Dataset entries:
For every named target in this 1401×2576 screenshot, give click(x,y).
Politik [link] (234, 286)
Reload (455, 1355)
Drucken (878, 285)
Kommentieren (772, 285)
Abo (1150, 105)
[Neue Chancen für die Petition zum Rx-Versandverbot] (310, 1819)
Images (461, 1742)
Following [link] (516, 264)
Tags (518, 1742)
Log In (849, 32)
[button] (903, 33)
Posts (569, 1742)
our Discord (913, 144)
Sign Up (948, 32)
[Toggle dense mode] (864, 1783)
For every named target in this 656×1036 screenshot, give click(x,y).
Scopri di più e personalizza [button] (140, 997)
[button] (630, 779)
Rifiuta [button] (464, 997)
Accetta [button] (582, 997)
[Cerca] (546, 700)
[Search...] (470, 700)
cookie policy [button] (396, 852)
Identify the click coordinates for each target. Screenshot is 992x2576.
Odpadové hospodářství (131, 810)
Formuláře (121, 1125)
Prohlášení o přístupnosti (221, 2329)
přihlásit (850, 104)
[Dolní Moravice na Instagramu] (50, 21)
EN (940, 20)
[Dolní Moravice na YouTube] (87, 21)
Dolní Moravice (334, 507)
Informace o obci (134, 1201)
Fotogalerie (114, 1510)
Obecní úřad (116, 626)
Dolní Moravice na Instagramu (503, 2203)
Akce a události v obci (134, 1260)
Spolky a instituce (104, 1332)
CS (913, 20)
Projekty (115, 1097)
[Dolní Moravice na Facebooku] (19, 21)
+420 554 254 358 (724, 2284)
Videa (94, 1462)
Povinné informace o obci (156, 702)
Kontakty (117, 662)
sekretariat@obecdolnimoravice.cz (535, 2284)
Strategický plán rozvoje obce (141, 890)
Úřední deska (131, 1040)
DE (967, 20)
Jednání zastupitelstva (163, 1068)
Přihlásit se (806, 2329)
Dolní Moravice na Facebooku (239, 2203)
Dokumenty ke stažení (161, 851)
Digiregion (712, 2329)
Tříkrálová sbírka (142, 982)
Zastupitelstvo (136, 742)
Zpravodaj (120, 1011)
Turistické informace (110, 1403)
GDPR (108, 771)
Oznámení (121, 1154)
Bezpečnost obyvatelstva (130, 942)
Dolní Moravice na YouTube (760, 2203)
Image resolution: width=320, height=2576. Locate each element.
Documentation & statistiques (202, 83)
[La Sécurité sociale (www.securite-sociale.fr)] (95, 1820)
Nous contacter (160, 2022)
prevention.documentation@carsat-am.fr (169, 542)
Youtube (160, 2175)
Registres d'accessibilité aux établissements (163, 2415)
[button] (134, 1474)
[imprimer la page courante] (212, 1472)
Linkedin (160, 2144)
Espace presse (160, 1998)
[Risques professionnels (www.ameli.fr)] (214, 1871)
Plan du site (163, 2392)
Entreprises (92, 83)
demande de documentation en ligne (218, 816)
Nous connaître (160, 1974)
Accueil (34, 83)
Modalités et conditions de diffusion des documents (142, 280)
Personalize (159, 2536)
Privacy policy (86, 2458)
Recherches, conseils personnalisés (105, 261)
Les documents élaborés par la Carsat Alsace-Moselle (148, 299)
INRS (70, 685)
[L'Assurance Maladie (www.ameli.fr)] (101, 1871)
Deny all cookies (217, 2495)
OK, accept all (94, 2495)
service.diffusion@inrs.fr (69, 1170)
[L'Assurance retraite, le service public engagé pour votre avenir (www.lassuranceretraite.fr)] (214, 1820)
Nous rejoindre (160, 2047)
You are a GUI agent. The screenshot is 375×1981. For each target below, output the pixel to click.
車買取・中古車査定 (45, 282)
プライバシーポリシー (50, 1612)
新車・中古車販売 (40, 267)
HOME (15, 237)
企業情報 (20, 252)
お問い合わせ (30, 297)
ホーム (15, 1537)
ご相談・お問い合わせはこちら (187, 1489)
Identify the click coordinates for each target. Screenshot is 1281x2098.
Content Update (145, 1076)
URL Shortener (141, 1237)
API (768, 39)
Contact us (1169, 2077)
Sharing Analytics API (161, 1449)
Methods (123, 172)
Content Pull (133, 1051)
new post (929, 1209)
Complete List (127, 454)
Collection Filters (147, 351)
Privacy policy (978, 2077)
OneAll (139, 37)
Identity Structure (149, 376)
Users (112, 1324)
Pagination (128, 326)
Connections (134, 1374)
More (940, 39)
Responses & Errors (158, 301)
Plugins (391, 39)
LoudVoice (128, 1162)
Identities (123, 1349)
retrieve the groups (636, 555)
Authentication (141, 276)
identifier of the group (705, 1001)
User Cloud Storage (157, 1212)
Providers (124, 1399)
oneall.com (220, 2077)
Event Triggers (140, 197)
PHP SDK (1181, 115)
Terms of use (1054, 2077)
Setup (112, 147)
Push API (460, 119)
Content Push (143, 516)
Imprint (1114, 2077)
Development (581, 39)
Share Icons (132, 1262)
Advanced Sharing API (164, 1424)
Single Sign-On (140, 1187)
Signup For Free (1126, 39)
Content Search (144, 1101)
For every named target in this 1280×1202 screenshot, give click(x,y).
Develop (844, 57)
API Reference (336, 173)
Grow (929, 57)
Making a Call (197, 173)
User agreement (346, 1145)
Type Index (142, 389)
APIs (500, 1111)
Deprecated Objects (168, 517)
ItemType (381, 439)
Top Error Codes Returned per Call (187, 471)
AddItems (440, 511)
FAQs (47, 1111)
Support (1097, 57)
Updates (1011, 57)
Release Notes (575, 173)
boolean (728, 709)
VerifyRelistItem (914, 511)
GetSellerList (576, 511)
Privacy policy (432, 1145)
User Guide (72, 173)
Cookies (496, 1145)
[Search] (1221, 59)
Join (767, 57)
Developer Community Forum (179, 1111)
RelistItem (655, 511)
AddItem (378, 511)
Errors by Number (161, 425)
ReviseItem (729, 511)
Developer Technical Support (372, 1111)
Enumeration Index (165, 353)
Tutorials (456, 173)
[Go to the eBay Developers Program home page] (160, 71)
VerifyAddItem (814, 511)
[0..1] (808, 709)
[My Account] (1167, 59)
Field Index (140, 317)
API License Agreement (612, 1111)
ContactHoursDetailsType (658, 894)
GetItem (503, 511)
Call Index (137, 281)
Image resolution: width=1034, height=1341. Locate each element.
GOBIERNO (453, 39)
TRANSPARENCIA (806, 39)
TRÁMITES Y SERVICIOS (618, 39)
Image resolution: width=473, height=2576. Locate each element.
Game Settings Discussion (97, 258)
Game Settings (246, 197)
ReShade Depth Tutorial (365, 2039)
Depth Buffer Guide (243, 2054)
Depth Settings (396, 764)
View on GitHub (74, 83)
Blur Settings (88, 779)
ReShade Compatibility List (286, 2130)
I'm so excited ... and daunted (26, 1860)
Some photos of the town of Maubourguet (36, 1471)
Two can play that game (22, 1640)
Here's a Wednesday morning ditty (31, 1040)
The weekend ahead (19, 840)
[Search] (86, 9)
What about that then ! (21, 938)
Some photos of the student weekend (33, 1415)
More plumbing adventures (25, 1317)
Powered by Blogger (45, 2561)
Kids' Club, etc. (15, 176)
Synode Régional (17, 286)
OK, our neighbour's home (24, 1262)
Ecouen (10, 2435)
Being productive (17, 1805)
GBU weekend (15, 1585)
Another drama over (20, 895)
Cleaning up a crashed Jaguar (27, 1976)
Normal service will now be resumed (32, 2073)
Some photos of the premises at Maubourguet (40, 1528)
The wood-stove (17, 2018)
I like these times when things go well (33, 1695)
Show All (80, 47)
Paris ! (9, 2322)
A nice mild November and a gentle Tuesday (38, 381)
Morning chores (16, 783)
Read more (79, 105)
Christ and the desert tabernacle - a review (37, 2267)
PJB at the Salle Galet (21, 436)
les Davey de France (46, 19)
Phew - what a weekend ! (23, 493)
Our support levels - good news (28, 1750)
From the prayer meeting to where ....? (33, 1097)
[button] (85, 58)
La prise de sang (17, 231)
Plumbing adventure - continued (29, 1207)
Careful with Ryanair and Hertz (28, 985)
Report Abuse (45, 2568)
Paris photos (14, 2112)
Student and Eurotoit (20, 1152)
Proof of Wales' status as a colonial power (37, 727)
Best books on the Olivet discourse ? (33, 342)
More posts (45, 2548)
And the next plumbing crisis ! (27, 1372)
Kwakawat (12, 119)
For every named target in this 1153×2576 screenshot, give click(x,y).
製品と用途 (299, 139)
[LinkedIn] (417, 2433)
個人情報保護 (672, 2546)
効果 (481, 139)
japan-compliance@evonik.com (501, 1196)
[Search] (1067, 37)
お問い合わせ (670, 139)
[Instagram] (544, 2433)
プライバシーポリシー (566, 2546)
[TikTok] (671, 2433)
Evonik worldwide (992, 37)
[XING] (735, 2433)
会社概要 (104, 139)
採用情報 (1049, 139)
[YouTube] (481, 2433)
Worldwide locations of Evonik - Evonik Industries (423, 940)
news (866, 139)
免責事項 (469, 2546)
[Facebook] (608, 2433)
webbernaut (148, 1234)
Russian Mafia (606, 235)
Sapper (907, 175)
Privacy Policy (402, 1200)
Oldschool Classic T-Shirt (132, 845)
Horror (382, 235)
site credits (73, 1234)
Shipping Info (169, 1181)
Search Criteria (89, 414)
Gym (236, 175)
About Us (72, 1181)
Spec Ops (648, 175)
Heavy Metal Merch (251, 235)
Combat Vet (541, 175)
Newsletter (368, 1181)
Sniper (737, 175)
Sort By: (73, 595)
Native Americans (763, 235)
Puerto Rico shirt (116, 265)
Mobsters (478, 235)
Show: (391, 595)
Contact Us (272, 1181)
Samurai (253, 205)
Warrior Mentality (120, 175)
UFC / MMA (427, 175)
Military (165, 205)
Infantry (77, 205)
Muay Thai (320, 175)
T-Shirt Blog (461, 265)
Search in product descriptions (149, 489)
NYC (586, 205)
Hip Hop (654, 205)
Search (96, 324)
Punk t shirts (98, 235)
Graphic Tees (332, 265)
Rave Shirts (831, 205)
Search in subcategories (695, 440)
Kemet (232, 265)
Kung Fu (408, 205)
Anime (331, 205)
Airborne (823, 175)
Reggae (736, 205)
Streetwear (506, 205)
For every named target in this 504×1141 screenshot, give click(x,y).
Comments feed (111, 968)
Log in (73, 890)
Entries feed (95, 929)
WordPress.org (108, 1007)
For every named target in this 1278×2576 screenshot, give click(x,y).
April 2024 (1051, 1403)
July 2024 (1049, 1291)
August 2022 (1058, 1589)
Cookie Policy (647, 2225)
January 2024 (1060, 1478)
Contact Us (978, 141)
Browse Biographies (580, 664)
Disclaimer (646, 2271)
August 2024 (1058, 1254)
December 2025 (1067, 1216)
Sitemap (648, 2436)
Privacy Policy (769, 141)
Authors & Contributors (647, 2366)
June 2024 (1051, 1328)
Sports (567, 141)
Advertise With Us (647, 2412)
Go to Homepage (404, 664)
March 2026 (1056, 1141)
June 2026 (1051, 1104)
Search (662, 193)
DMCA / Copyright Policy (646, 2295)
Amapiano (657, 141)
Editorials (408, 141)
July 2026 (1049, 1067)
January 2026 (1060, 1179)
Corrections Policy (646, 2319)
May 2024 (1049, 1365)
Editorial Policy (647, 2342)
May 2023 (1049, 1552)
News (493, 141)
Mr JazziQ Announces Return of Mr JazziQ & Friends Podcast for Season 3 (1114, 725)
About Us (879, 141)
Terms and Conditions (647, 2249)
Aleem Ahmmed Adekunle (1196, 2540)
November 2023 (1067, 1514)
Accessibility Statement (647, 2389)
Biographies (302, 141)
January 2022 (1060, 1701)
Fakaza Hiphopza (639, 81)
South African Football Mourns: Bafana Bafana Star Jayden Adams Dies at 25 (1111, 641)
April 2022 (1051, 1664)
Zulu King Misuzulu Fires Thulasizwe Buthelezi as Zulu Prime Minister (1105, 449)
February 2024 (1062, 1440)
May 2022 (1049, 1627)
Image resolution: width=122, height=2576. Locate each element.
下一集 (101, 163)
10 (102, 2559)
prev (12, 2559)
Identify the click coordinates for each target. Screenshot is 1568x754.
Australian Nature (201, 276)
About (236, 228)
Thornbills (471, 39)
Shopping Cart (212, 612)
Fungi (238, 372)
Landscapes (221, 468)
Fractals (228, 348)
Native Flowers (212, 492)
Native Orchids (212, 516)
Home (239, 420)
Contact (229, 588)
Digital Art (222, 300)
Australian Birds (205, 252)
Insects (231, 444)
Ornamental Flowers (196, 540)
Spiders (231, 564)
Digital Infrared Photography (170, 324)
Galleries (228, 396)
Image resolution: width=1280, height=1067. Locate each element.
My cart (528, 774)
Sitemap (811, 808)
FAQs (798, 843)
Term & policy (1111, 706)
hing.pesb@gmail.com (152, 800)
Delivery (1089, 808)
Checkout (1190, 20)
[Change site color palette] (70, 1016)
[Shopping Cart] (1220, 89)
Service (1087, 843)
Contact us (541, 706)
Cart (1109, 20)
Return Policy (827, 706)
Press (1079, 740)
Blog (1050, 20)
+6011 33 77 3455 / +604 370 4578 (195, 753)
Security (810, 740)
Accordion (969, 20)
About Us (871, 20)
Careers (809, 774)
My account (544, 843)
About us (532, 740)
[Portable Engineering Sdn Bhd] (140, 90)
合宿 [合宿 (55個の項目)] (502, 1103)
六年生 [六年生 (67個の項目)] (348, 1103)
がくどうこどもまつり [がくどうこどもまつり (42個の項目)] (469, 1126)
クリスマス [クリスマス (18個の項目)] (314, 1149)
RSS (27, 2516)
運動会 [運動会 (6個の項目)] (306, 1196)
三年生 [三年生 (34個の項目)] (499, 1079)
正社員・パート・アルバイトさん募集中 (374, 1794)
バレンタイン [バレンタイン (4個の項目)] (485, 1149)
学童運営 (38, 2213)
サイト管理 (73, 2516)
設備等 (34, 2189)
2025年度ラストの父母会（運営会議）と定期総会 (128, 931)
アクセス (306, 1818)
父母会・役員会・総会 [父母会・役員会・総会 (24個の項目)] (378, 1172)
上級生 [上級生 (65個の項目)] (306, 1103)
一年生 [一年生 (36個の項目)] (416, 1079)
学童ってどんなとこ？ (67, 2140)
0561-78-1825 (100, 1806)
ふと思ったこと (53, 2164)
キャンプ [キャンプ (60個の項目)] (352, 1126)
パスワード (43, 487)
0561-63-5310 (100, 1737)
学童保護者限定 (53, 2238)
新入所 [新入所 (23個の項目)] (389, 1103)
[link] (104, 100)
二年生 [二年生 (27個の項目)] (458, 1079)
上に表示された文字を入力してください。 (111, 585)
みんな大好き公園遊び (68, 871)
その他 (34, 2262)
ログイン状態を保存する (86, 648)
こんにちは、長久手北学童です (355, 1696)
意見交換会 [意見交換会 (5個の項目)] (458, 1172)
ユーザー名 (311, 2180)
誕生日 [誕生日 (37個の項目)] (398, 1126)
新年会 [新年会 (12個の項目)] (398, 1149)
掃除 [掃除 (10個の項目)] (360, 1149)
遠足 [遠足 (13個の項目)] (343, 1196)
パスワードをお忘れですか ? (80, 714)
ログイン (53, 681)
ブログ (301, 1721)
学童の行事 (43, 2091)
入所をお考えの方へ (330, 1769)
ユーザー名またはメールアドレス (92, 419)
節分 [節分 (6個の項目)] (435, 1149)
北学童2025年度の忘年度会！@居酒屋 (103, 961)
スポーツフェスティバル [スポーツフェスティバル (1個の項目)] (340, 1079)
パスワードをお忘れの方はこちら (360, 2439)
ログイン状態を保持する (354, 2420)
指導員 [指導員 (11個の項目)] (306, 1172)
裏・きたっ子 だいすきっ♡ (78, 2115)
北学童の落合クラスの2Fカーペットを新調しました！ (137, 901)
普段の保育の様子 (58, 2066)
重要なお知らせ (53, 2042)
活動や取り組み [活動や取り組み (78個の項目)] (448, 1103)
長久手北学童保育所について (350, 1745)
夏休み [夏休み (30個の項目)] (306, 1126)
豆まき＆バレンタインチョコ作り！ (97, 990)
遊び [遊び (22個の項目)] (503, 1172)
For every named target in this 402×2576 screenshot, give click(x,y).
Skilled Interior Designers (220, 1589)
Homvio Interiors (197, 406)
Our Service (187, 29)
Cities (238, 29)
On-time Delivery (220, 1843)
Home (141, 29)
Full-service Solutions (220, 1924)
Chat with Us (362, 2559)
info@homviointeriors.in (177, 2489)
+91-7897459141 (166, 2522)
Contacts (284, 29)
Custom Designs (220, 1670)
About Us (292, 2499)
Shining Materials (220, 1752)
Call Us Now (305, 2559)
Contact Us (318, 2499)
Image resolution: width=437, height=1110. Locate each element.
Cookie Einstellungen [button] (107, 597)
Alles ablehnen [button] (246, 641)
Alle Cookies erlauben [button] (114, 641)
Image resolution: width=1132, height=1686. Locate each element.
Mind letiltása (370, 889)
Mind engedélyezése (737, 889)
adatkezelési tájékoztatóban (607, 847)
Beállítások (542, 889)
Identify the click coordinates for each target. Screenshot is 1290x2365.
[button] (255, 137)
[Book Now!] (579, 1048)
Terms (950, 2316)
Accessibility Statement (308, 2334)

What to work on: Keeping every character as it is, restate the lines above that run from the line with "May 2022 (1049, 1627)" through the line with "About Us (871, 20)", both included, and nothing else.

Task response:
May 2022 (1049, 1627)
Image resolution: width=122, height=2576. Locate each element.
下一集 (101, 163)
10 (102, 2559)
prev (12, 2559)
Identify the click coordinates for each target. Screenshot is 1568x754.
Australian Nature (201, 276)
About (236, 228)
Thornbills (471, 39)
Shopping Cart (212, 612)
Fungi (238, 372)
Landscapes (221, 468)
Fractals (228, 348)
Native Flowers (212, 492)
Native Orchids (212, 516)
Home (239, 420)
Contact (229, 588)
Digital Art (222, 300)
Australian Birds (205, 252)
Insects (231, 444)
Ornamental Flowers (196, 540)
Spiders (231, 564)
Digital Infrared Photography (170, 324)
Galleries (228, 396)
Image resolution: width=1280, height=1067. Locate each element.
My cart (528, 774)
Sitemap (811, 808)
FAQs (798, 843)
Term & policy (1111, 706)
hing.pesb@gmail.com (152, 800)
Delivery (1089, 808)
Checkout (1190, 20)
[Change site color palette] (70, 1016)
[Shopping Cart] (1220, 89)
Service (1087, 843)
Contact us (541, 706)
Cart (1109, 20)
Return Policy (827, 706)
Press (1079, 740)
Blog (1050, 20)
+6011 33 77 3455 / +604 370 4578 (195, 753)
Security (810, 740)
Accordion (969, 20)
About Us (871, 20)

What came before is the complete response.